Nicotrol Inhaler and its direct-response TV spot from Saatchi & Saatchi's Hudson Street Partners, New York, are now being tested in Baltimore and Houston, and the effort may go national this fall. The 60-second spot pictures a man and woman riding in a convertible as he handles the inhaler -- about the size and shape of a cigarette -- like a cigarette. A toll-free number is given for McNeil's "Pathways to Change" smoking program and a $5 coupon for the Rx product.

The inhaler offers smokers who want to quit an alternative for the hand-to-mouth ritual of cigarettes.


"We are viewing the Nicotrol franchise as very viable and putting a lot of support behind it," said Dave Brown, group product director on the brand. But McNeil will put media support "mainly behind the inhaler" because "you put your efforts behind what's new."

Despite McNeil's initial advantage when its Nicotrol patch won Food & Drug Administration approval to go OTC a month ahead of competitor SmithKline Beecham's NicoDerm CQ, Nicotrol has been surpassed by its rival.

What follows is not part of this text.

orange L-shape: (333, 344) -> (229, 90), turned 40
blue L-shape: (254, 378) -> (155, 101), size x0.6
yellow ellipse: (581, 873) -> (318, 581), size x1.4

Nicotrol's OTC sales slid 22.9%, to $44.2 million, in the $567.5 million market for the 52 weeks ended March 29, according to Information Resources Inc. SmithKline Beecham's Nicorette gum held $291.2 million in sales, a 15.6% increase, followed by NicoDerm CQ, at $230.5 million and a 49% jump.

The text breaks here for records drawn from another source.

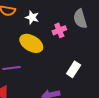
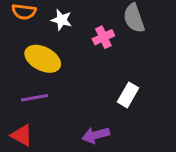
yellow ellipse: (31, 43) -> (43, 59), moved

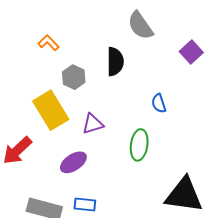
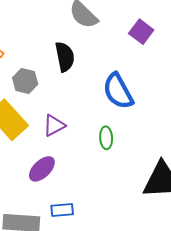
blue semicircle: (159, 103) -> (118, 91), size x1.8
green ellipse: (139, 145) -> (106, 138), size x0.7

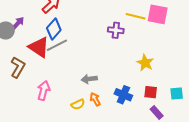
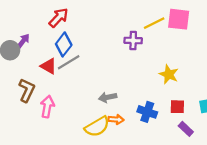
yellow line: (136, 16) -> (154, 23), turned -36
red triangle: (39, 47) -> (49, 66), size x0.7
pink arrow: (44, 91) -> (47, 107), moved
orange arrow: (95, 99) -> (116, 119), turned 128
yellow semicircle: (78, 104) -> (97, 127), size x1.6

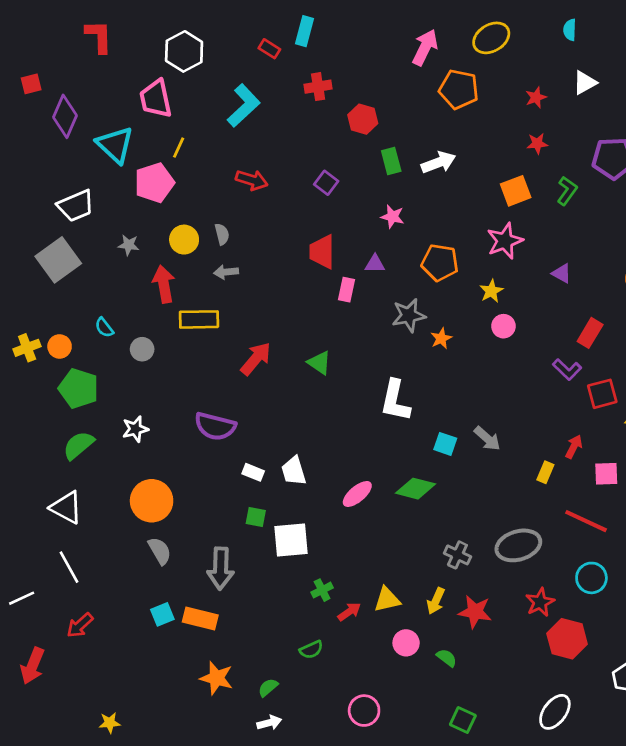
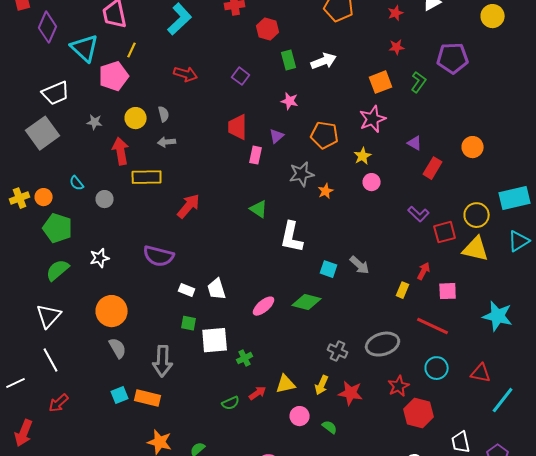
purple triangle: (375, 264) -> (277, 136), turned -42
red rectangle: (590, 333) -> (433, 168), moved
green triangle: (319, 363) -> (259, 209), moved
white triangle: (66, 508) -> (49, 316), turned 44
green cross: (322, 590) -> (245, 358), moved
green semicircle: (311, 650) -> (231, 403), moved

Following their summer 1996 introductions, new competition hit in July 1997 in the form of Glaxo Wellcome's prescription anti-smoking pill, Zyban.

Total Zyban sales through March 31 were $99.6 million, according to IMS America.


McNeil's first campaign for Nicotrol, which broke in July 1996, used testimonials of real smokers in Ann Arbor, Mich. Spending for the effort, from DDB Needham Worldwide, New York, totaled $58 million in the first year, according to Competitive Media Reporting, compared with the much larger one-two punch of SmithKline Beecham's spending: $85.7 million for NicoDerm CQ and $70 million for Nicorette, via Jordan McGrath Case & Partners, New York.

Both brands scrambled for marketing partnerships, with the American Cancer Society teaming with NicoDerm CQ, and the American Lung Association with Nicotrol.

In January 1997, McNeil moved Nicotrol from DDB Needham to Saatchi & Saatchi's Healthcare Connection, New York, and media support dropped to just $13.7 million for 1997, compared with $53.4 million the year before.

Ed Schmitt, senior consultant at healthcare marketing consultancy Genesis Group, said McNeil seems to be conceding the patch market to SmithKline Beecham and moving on.

"There comes a time when you're spending more than you're selling and you cut your losses," he said.


Mr. Brown, however, said there are plans for more general branding efforts for Nicotrol, to pull in the 2-year-old prescription spray and OTC patch as well.

He said McNeil hopes to bring both prescription products OTC, too.

Mr. Brown also isn't upset about Zyban, the newest competitor.

"Doctors are re-engaging with patients on the prescription side due to Zyban," he said, "It's a favorable environment."

Zyban got $20 million in direct-to-consumer ad support during the last quarter of 1997, via FCB Healthcare, New York.